The Symbolism of Grass
The grass is a central symbol of the cycle of life in his work. A child asked him what the grass was, and he couldn’t answer, except to guess that grass must be the symbol or “flag” of our hopeful nature. Green is the color of hope.
- Divinity and Cycle: The grass is a symbol of the divinity latent in the ordinary, common life of man, and it is also a symbol of the life-death cycle. No one really dies. Even “the smallest sprout shows there is really no death.”
 - Metaphor: Grass seems to be like “the beautiful uncut hair of graves.” In an endless cycle of life and death, grass and other plants decompose to form fertilizer for new plants to grow.
 - Immortality: Whitman’s speaker gives himself over to “the dirt” so that he might “grow from the grass” he loves. In this way, he makes himself immortal by surrendering to the cycle, imploring his reader: “If you want me again look for me under your boot-soles.”
 - Hearing the Dead: “This grass is very dark to be from the… dark to come from under the faint red roofs of mouths.” He can hear the corpses talking, as if they want to tell us something, and he wants to know what the dead would say if we could hear them.
 - Continuity: With the long sentences, he transmits the idea of continuity, not ending death. “And ceased the moment life… is different from what any one supposed, and luckier.”
 
Democracy, Contradiction, and Universality
The poem includes narration, acting as a plot with characters and description. He talks about how he discovers the slave and welcomes him and takes care of him. Whitman, who wrote this poem a few years before the Civil War broke out, was firmly against slavery.

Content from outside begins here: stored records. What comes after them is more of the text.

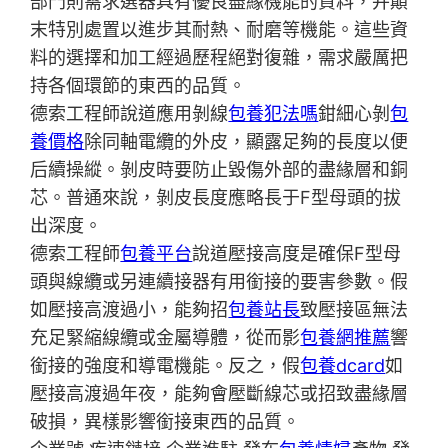
部門則需求選器具有優良盡緣機能的資料，并顛
末特別處置以進步其耐熱、耐磨等機能。這些資
料的選擇和加工經過歷程絕對復雜，需求嚴厲把
持各個環節的東西的品質。
德索工程師說道應用剝線
包養犯法嗎
鉗細心剝
包
養價格
除同軸電纜的外皮，顯露足夠的長度以便
后續操縱。剝皮時要防止毀傷外部的盡緣層和銅
芯。普通來說，剝皮長度應略長于F型母頭的拔
出深度。
德索工程師
包養平台
說道壓接高度是確保F型母
頭與線纜或另連續接器有用銜接的要害參數。假
如壓接高渡過小，能夠招
包養站長
致壓接區無法
充足緊縮線纜或金屬導體，從而影
包養網推薦
響
銜接的強度和導電機能。反之，假
包養dcard
如
壓接高渡過年夜，能夠會壓斷線芯或招致盡緣層
破損，異樣影響銜接東西的品質。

- The Runaway Slave: He takes on the role of a man who shelters a runaway slave. A “firelock” is a weapon. This means that he is not afraid of him, he doesn’t need his gun, or it could be the other way around. It is suggestive and ambiguous.

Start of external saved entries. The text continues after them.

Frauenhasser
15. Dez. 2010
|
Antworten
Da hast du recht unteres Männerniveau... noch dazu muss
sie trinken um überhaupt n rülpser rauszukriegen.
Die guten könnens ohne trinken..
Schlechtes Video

 - Universality (Section 16): He embraces everything. He emphasizes this by resorting to anaphora and a list of specific American places and cities. By being concrete, he addresses these people directly. If he can get the reader to identify with him, then maybe he can get the North and South to identify with each other.
 - Union of Opposites (Section 17): He makes use of a lot of opposites. This is paradoxical, and he is aware of that because he wants to show how universal he is. He is the union of opposites: old and young, foolish and wise, mother and father, the average people and the elites, South and North (written just before the Civil War). “Of every hue and caste am I, of every rank and religion, a farmer, mechanic, artist, gentleman, sailor, Quaker…” He identifies himself with Americans and people from very different occupations.

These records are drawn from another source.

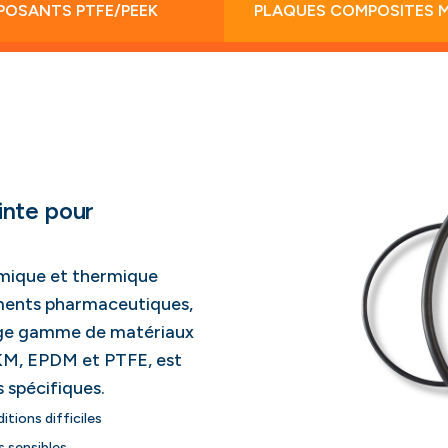
OSANTS PTFE/PEEK
PLAQUES COMPOSITES 
inte pour
mique et thermique
ements pharmaceutiques,
rge gamme de matériaux
M, EPDM et PTFE, est
 spécifiques.
itions difficiles
s sensibles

 - Rhetoric: Repetition at the end of the line (epistrophe) using “nothing.” The repetition also resembles public discussions and rhetorical tools. His thoughts are “the thoughts of all men in all ages and lands.” Himself is yourself; they are one, and with our ancestors too. The final element in common with all is nature.
 - Body and Soul (Section 21): He is the poet of both the body and the soul. He is a poet of pleasures and pain, and of men and women. He challenges the religious concepts of heaven and hell, saying that he has made heaven part of his present life, and that the idea of hell needs to be “retranslated.” He is not very keen on traditional Christian notions of hell and punishment.
 - Contradiction Embraced (Section 51): He sees the paradoxes in his works as natural components in the mysteries of the cosmos: “Do I contradict myself? / Very well then I contradict myself, / (I am large, I contain multitudes.)” Whitman embraces contradiction. He is large enough to contain contradictory things.
 - Facing Death (Section 52): It is time to face his own death. He establishes an internal monologue with himself, asking questions that will never have an answer. The day is ending, and he wants to know who will be done with dinner to take a walk with him. “Listener up there! What have you to confide to me? Look in my face while I snuff the sidle of evening” (metaphor of the end of life, the evening is coming). The listener is God.
 - Regeneration: He wishes to become one with nature. He knows that after his death he will become grass. “I bequeath myself to the dirt to grow from the grass I love, if you want me again look for me under your boot-soles.” Metaphor. “Missing me one place search another, I stop somewhere waiting for you.” He ends mentioning the grass, a symbol of regeneration. The first-person singular pronoun echoes the beginning, representing the cycle of life. Grass symbolizes the possibility of growth and regeneration after death, a beautiful whole composed of individuals.